Dalam rapat paripurna DPRA pada hari Jum'at 2 November 2012 itu semua fraksi di DPRA menyetujui disahkannya rancangan"Qanun" yang sebelumnya sempat mengalami beberapa hambatan karena terjadi kesalah pahaman dibeberapa komunitas masyarakat Aceh ,yang menganggap "Qanun"suatu rancangan undang-undang bagi rakyat Aceh pesisirnya saja.Selain itu rancangan "Qanun" juga sempat mengalami tarik ulur antara DPRA dengan Pemerintah pusat di Jakarta.                                                                                                                                                                                                                       Namun demikian setelah DPRA bisa meyakinan pemerintah sehingga kekhawatiran sekelompok orang dari kumunitas nasionalis sekuler di Jakarta terhadap "Qanun"relatif hilang,dan akhirnya Qanun disaahkan oleh DPRA bagi landasan keberadaan "Wali Nanggroe " di daerah Aceh itu.Memang sampai sekarang juga masih terdapat sekelompok kecil masyarakat Aceh di kawasan Gayo Luas yang keberatan  dengan pengesahan "Qanun" tersebut.

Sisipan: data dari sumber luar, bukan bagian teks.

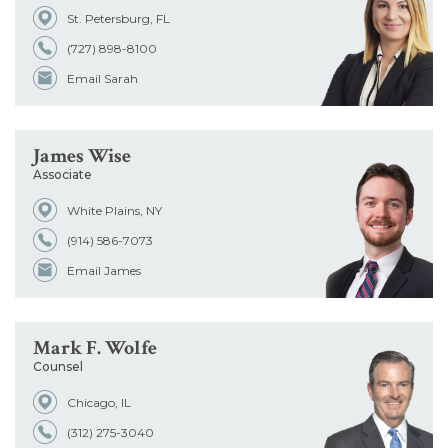
St. Petersburg, FL
Office
(727) 898-8100
Email Sarah
Admissions
James Wise
School
Associate
White Plains, NY
(914) 586-7073
Email James
Mark F. Wolfe
Counsel
Chicago, IL
(312) 275-3040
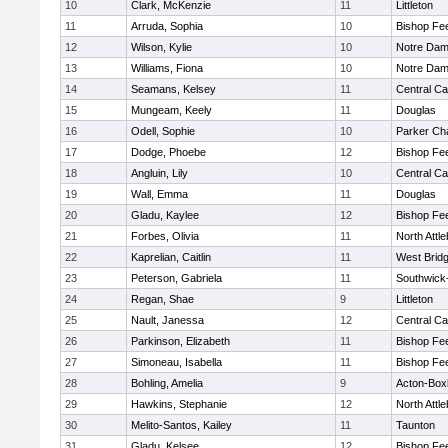
10
Clark, McKenzie
11
Littleton
11
Arruda, Sophia
10
Bishop Fe
12
Wilson, Kylie
10
Notre Da
13
Williams, Fiona
10
Notre Da
14
Seamans, Kelsey
11
Central Ca
15
Mungeam, Keely
11
Douglas
16
Odell, Sophie
10
Parker Cha
17
Dodge, Phoebe
12
Bishop Fe
18
Angluin, Lily
10
Central Ca
19
Wall, Emma
11
Douglas
20
Gladu, Kaylee
12
Bishop Fe
21
Forbes, Olivia
11
North Attl
22
Kaprelian, Caitlin
11
West Brid
23
Peterson, Gabriela
11
Southwick-
24
Regan, Shae
9
Littleton
25
Nault, Janessa
12
Central Ca
26
Parkinson, Elizabeth
11
Bishop Fe
27
Simoneau, Isabella
11
Bishop Fe
28
Bohling, Amelia
9
Acton-Box
29
Hawkins, Stephanie
12
North Attl
30
Melito-Santos, Kailey
11
Taunton
31
Gladu, Kelsee
12
Bishop Fe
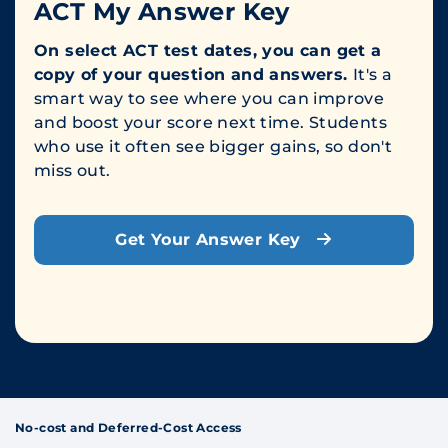
ACT My Answer Key
On select ACT test dates, you can get a
copy of your question and answers.
It's a
smart way to see where you can improve
and boost your score next time. Students
who use it often see bigger gains, so don't
miss out.
Get Your Answer Key
No-cost and Deferred-Cost Access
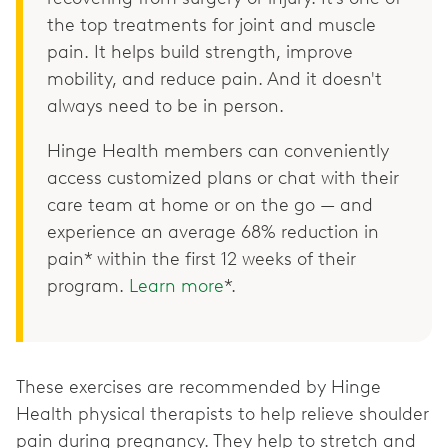
the top treatments for joint and muscle
pain. It helps build strength, improve
mobility, and reduce pain. And it doesn't
always need to be in person.
Hinge Health members can conveniently
access customized plans or chat with their
care team at home or on the go — and
experience an average 68% reduction in
pain* within the first 12 weeks of their
program.
Learn more
*.
These exercises are recommended by Hinge
Health physical therapists to help relieve shoulder
pain during pregnancy. They help to stretch and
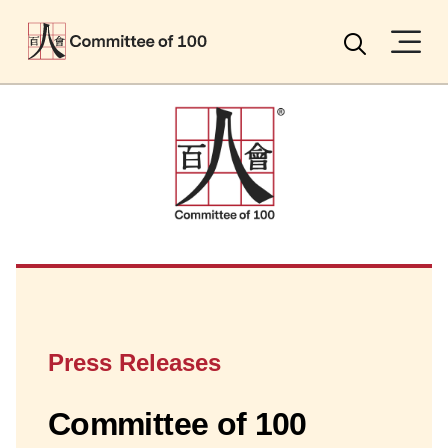
Menu
Search
Press Releases
Committee of 100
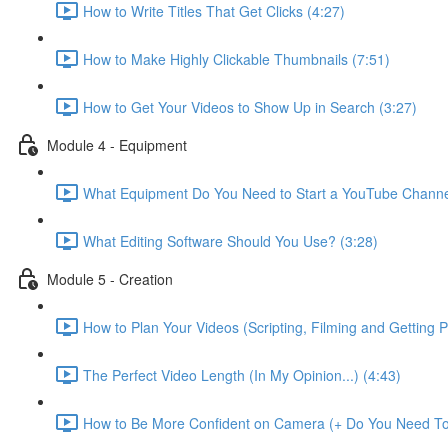
How to Write Titles That Get Clicks (4:27)
How to Make Highly Clickable Thumbnails (7:51)
How to Get Your Videos to Show Up in Search (3:27)
Module 4 - Equipment
What Equipment Do You Need to Start a YouTube Channe
What Editing Software Should You Use? (3:28)
Module 5 - Creation
How to Plan Your Videos (Scripting, Filming and Getting 
The Perfect Video Length (In My Opinion...) (4:43)
How to Be More Confident on Camera (+ Do You Need To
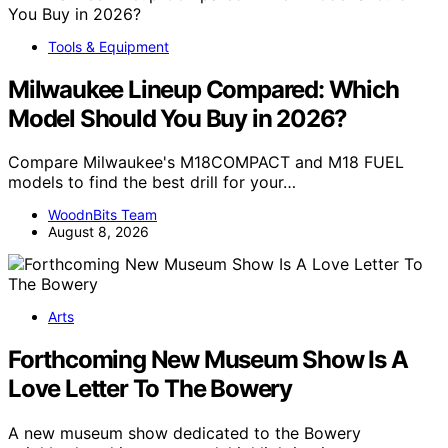
Tools & Equipment
Milwaukee Lineup Compared: Which
Model Should You Buy in 2026?
Compare Milwaukee's M18COMPACT and M18 FUEL
models to find the best drill for your…
WoodnBits Team
August 8, 2026
Arts
Forthcoming New Museum Show Is A
Love Letter To The Bowery
A new museum show dedicated to the Bowery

Beberapa kelopok masyarakat Aceh di kawasan -kawasan tersebut masih menganggap "Qanun"itu bersifat  diskriminatif yang menurut mereka lebih menguntungkan  masyarakat asli Aceh yang bisa berbahasa Aceh dengan baik dan benar .Etni bangsa Aceh yang mereka masudkan itu ,adalah yang mendiami wilayah-wilayah pesisir timur bumi Iskandar Muda itu.Menurut mereka qanun mengabaikan etnis-etnis minoritas Aceh seperti Anuek Jamei, Gayo,Kluet,Singkil dan juga Simeulu,ujar Budiman salah seorang pengunjuk rasa itu.
Aksi protes mereka didasarkan kepada salah satu aturan yang terdapat dalam "Qanun"bahwa hanya orang Aceh yang dapat berbahasa Aceh dengan fasih yang berhak menjadi wali nanggroe,sementara mereka itu kurang memahami bahasa Aceh yang merupakan bahasa ibu mayoritas etnis bangsa Aceh tersebut.Karena itulah sehingga mereka merasa didiskriminasikan oleh pengesahan rancangan Qanun tersebut.
Padahal Lembaga Wali Nanggroe sebagai tindaka lanjut dari MOU Helsinki itu,sebagaimana dinyatakan pada butir 1.1.7 bahwa Lembaga Wali Nanggroe akan di bentuk dengan segala perangkat upara dan gelarnya. Dan dalam konteks ini Wakil Ketua DPRA, Amir Helmi mengatakan "Wali Nanggroe adalah seorang pemimpin yang bersifat personal dan independen yang memimpin Lembaga Wali Nanggroe",ujarnya.Jadi lembaga nanggroe itu lebih bersifat adat daripada lainnya,karenanya tidak perlu dirisaukan kedepan Lembaga Wali Nannggroe akan di bawa-bawa akeranah politik.
Oleh sebab itu bagi masyarakat Aceh di kawasan Gayo Luas,Aceh Singkil dan lainnya tidak perlu mencurigai dan mengkhwatirkan Lembaga Wali Nanggroe itu akan merupakan siasat tersebung bagi etnis bangsa Aceh untuk kepentingan-kepentingan politik.Keberadaan Lembaga Wali Nanggroe itu sebagai tindak lanjut MOU Helsinki yang disaksikan oleh masyarakat internasional termasuk utusan-utusan dari  PBB,EU sehingga sangat kuat dan kokoh kekuatan hukumnya.
Dalam hal ini maka masyarakat Aceh yang sebelumnya mengancam akan membentuk propinsi baru di kawasan Gayo Luas jika Qanun tetap disahkan itu ,tidak perlu melanjutkannya karena sesuai MOU Helsinki bawah batas teritorial Aceh itu hanya seperti sekarang ini,tidaka lebih dan juga tidak kurang.Selamat atas berlakauanya Qanun,semoga saja Aceh akan menjadi Negeri Aceh Darussalam yang sejahtera dan damai sentosa.Amin.